Page images and extracted text
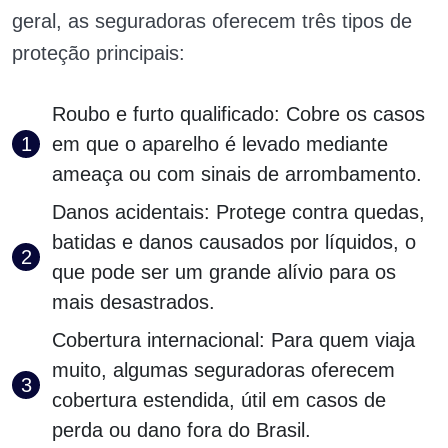
geral, as seguradoras oferecem três tipos de
proteção principais:
Roubo e furto qualificado: Cobre os casos
em que o aparelho é levado mediante
ameaça ou com sinais de arrombamento.
Danos acidentais: Protege contra quedas,
batidas e danos causados por líquidos, o
que pode ser um grande alívio para os
mais desastrados.
Cobertura internacional: Para quem viaja
muito, algumas seguradoras oferecem
cobertura estendida, útil em casos de
perda ou dano fora do Brasil.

WORK REQUIRED
Pull from the data each line where the string "casos" turns up.

ANSWER TO THE EXERCISE
Roubo e furto qualificado: Cobre os casos
cobertura estendida, útil em casos de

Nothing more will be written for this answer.